Protein modification by the degradation products of ascorbate: formation of a novel pyrrole from the Maillard reaction of L-threose with proteins

Ascorbate (vitamin C) degradation products can undergo non-enzymatic glycation (Maillard reaction) with proteins to form highly crosslinked structures with brown pigmentation and characteristic fluorescence. Proteins in the body, especially the long-lived proteins develop similar changes during aging and diabetes. Several studies have shown excessive degradation of ascorbate in plasma in diabetes, and in ocular lens during aging and cataract formation. Recent studies have suggested that ascorbate degradation products-mediated glycation plays a role in lens pigmentation and cataract formation. However, the precise chemical nature of ascorbate-specific advanced glycation end-products are not known. Here, we report the purification and characterization of a glycation end-product derived from one of the major degradation products of ascorbate, L-threose. This compound was characterized to be 2-acetamido-6-(3-(1,2-dihydroxyethyl)-2-formyl-4-hydroxymethyl-1- pyrrolyl)hexanoic acid (formyl threosyl pyrrole or FTP) formed by the condensation of epsilon-amino group of lysine with two molecules of threose. Formation of FTP occurred rapidly in the incubation of threose and lysine and reached plateau level within a day. We have developed a sensitive assay for its quantification in proteins based on enzyme digestion followed by HPLC. Ribonuclease A and human lens crystallins incubated with L-threose showed time- and sugar concentration-dependent increases in FTP, reaching 8.2 and 2.48 nmol per mg protein, respectively after one week of incubation. Human plasma proteins showed a peak with identical retention time as that of purified FTP under two different HPLC conditions. FTP may be used as a sensitive marker to assess ascorbate-mediated protein glycation and modifications in aging and diabetes.

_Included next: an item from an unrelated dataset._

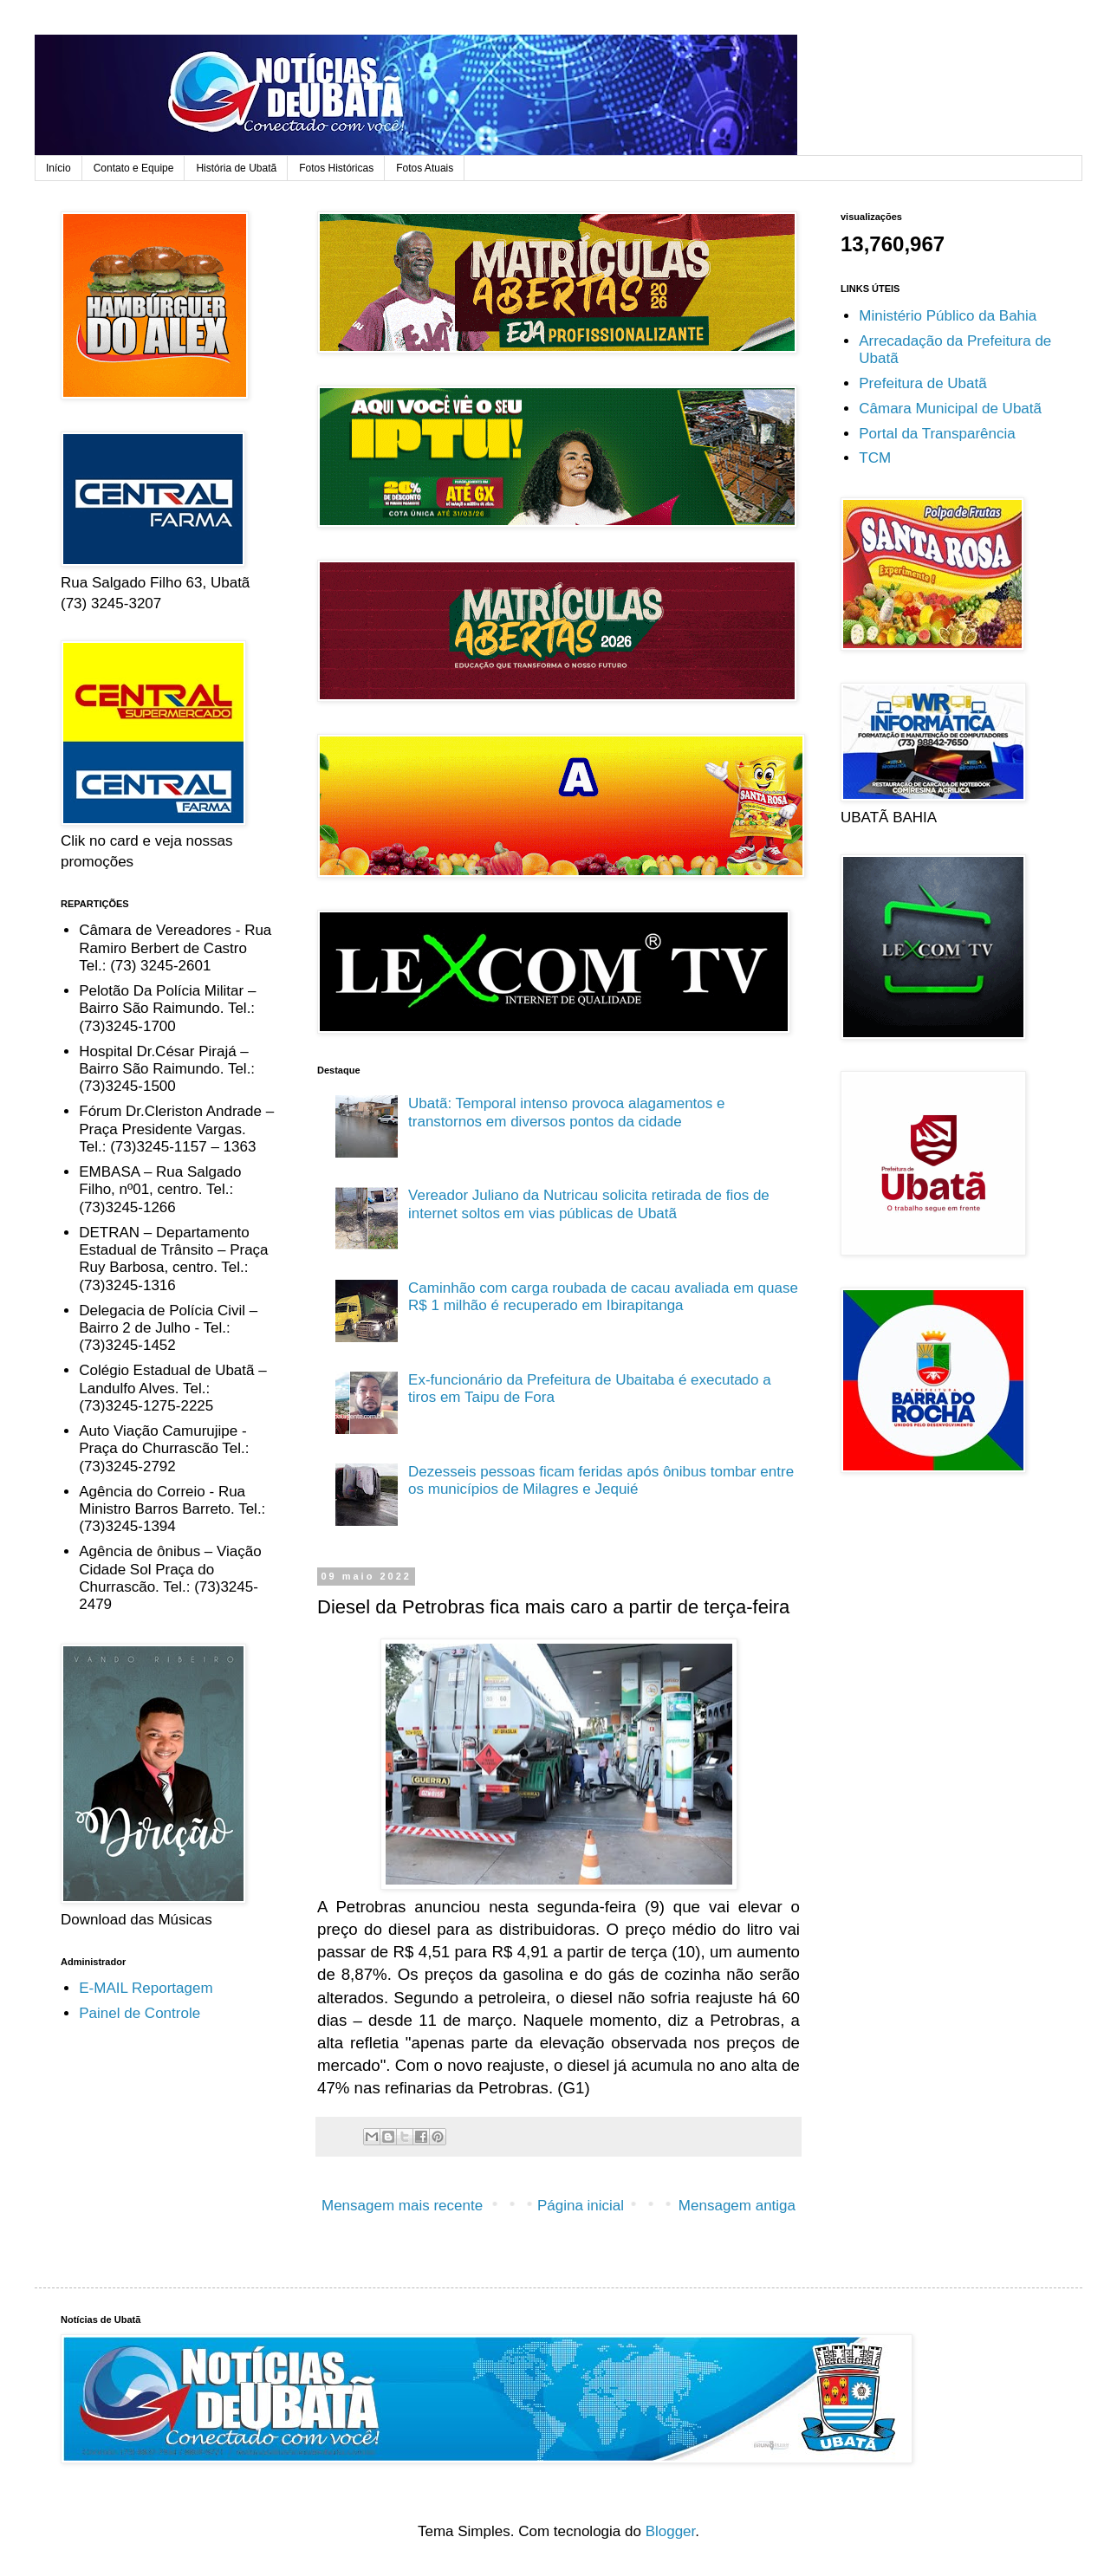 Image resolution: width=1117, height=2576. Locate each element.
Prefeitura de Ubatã (922, 383)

The degradation of L-threose at Maillard reaction conditions

L-Threose, a comparatively unstable aldose, is produced from L-ascorbic acid in the presence of oxygen and participates vigorously in Maillard reactions, even at comparatively mild conditions. In the present study, the degradation of L-threose at pH 7.0 alone, in the presence of N-alpha-acetyl-L-lysine, and at pH 2.0 alone at 37 degrees C was investigated by identification of some of the products produced in the reactions by means of GLC and GLC-MS. Among the compounds identified were 3-deoxy-tetros-2-ulose (1), the predicted alkaline rearrangement product derived from 1 (2,4-dihydroxybutyrate, the 4-carbon metasaccharinic acid), as well as glyceraldehyde. Isotopic tracer studies clearly show that the glyceraldehyde is produced by loss of C-1 from the starting L-threose molecule. The presence of N-acetyl lysine in incubation solutions appears to accelerate the production of 1, but the formation of glyceraldehyde appears to be independent of the lysine derivative.